Kuredux.RTM. PGA resin is certified to be a biodegradable plastic
in the United States by the Biodegradable Plastics Institute and is
a fully compostable material satisfying the ISO 14855 test
protocol.
In a preferred embodiment, Applicant prepares the structural
elements of downhole isolation tools comprising, without limit, the
mandrel, load rings, cones, and mule shoes from Kuredux.RTM.
100R60PGA resin. This is a high density polymer with a specific
gravity of about 1.50 grams per cubic centimeter in an amorphous
state and about 1.70 grams per cubic centimeter in a crystalline
state, and a maximum degree of crystallinity of about 50%. In a
preferred embodiment, the Kuredux.RTM. is used in pellet form as a
precursor in a manufacturing process, which includes the steps of
extruding the pellets under heat and pressure into a cylindrical or
rectangular bar stock and machining the bar stock as set forth
herein. In one embodiment of a manufacturing method for the
structural elements that use the polymer and, more specifically,
the PGA as set forth herein, extruded stock is cylindrically shaped
and used in a lathe to generate one or more of the structural
elements set forth herein.
The lathe may be set up with and use inserts of the same type as
used to machine aluminum plug elements or downhole parts that are
known in the art. The lathe may be set up to run and run to a depth
of about 0.250 inches. The lathe may be set to run and run at an
IPR of 0.020 inches (typically, 10-70% greater than used for
aluminum), during the roughing process. The roughing process may
run the PGA stock dry (no coolant) in one embodiment and at a
spindle speed (rpm) and a feed rate that are adjusted to knock the
particles into a size that resembles parmesan cheese. This will
help avoid heat buildup during machining of the structural elements
as disclosed herein.
In a finishing process, the IPR may be significantly reduced, in
one method, to about 0.006 inches, and the spindle speed can be
increased and the feed rate decreased.
In one or more aspects of this invention, the structural elements
of the plug and the ball are made from a homogenous, non-composite
(a non-mixture) body configured as known in the art to achieve the
functions of a ball in one embodiment, a mandrel in another,
support rings in another, and a mule shoe in another. This
homogenous, non-composite body may be a high molecular weight
polymer and may be configured to degrade in down hole fluids
between a temperature of about 136.degree.

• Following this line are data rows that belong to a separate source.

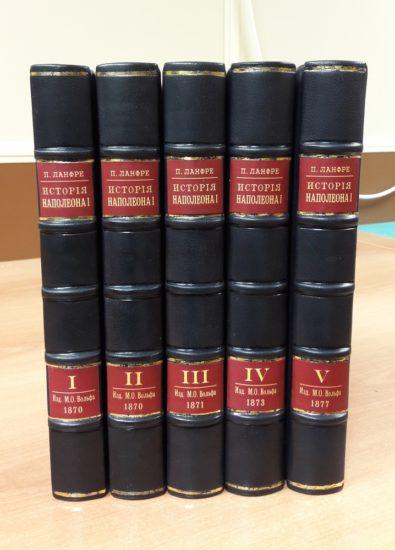 Locate an element on the screen. The height and width of the screenshot is (550, 395). books is located at coordinates (75, 286), (134, 287), (204, 292), (264, 289), (316, 291). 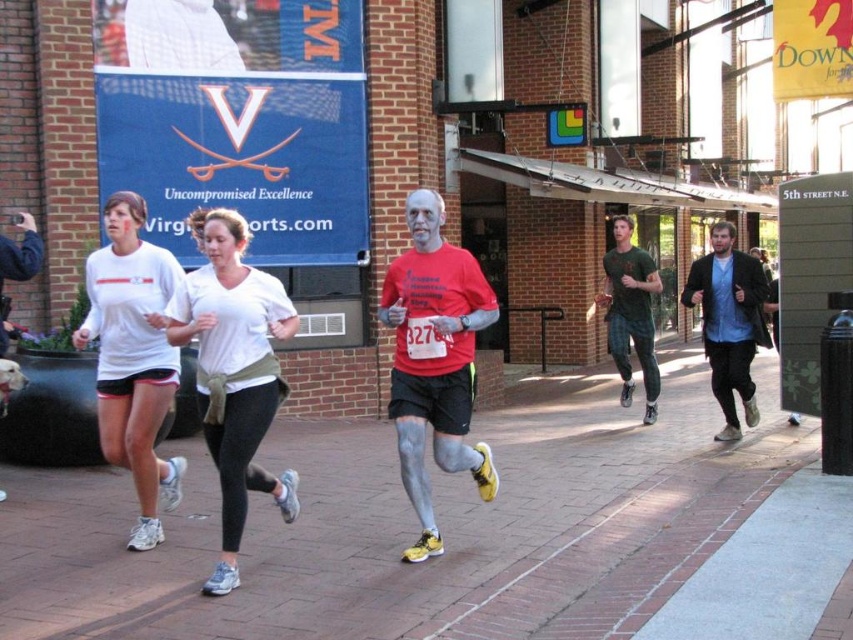 Is brick pavement at center to the left of blue cotton shirt at right from the viewer's perspective?

Correct, you'll find brick pavement at center to the left of blue cotton shirt at right.

Who is more forward, (202, 474) or (715, 260)?

Positioned in front is point (202, 474).

This screenshot has width=853, height=640. What do you see at coordinates (415, 529) in the screenshot? I see `brick pavement at center` at bounding box center [415, 529].

The width and height of the screenshot is (853, 640). I want to click on brick pavement at center, so click(415, 529).

Between brick pavement at center and white matte t-shirt at left, which one is positioned lower?

Positioned lower is brick pavement at center.

Is brick pavement at center closer to the viewer compared to white matte t-shirt at left?

That is False.

This screenshot has width=853, height=640. Identify the location of brick pavement at center. (415, 529).

Based on the photo, does blue cotton shirt at right have a lesser height compared to green matte t-shirt at center?

Yes.

Is blue cotton shirt at right behind green matte t-shirt at center?

No, it is in front of green matte t-shirt at center.

Which is in front, point (727, 387) or point (630, 275)?

Point (727, 387) is more forward.

The image size is (853, 640). Identify the location of blue cotton shirt at right. (729, 323). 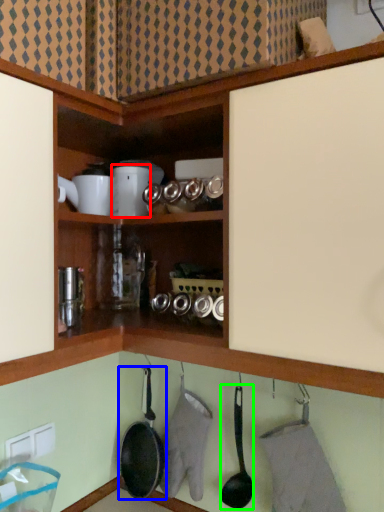 Question: Based on their relative distances, which object is farther from appliance (highlighted by a red box)? Choose from frying pan (highlighted by a blue box) and frying pan (highlighted by a green box).

Choices:
 (A) frying pan
 (B) frying pan

Answer: (A)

F. and about 334.degree.
F. It may also be adapted to be used with slip seals, elastomer
elements, and shear pins, as structurally and functionally found in
the prior art, and made from materials found in the prior art.
In certain aspects of Applicant's devices, the homogenous,
non-composite polymer body will be stable at ambient temperatures
and, at temperatures of at least about 200.degree. F. and above,
will at least partially degrade to a subsequent configuration that
unblocks a down hole conduit and will further subsequently degrade
into products harmless to the environment.
PGA is typically a substantial component of these structural
elements and, in one embodiment, homogenous. Generally, it has
tensile strength similar to aluminum, melts from the outside in, is
non-porous, and has the crystalline-like properties of
incompressibility. Although this disclosure uses specific PGA
material and specific structural examples, it teaches use of
materials other than PGA materials which degrade or deteriorate in
similar downhole conditions or conditions outside the particular
range of PGA. It further teaches that downhole tools of various
structures, functions, and compositions, whether homogeneous or
heterogeneous, may be usefully used within the scope of the
disclosure to obtain the described useful results.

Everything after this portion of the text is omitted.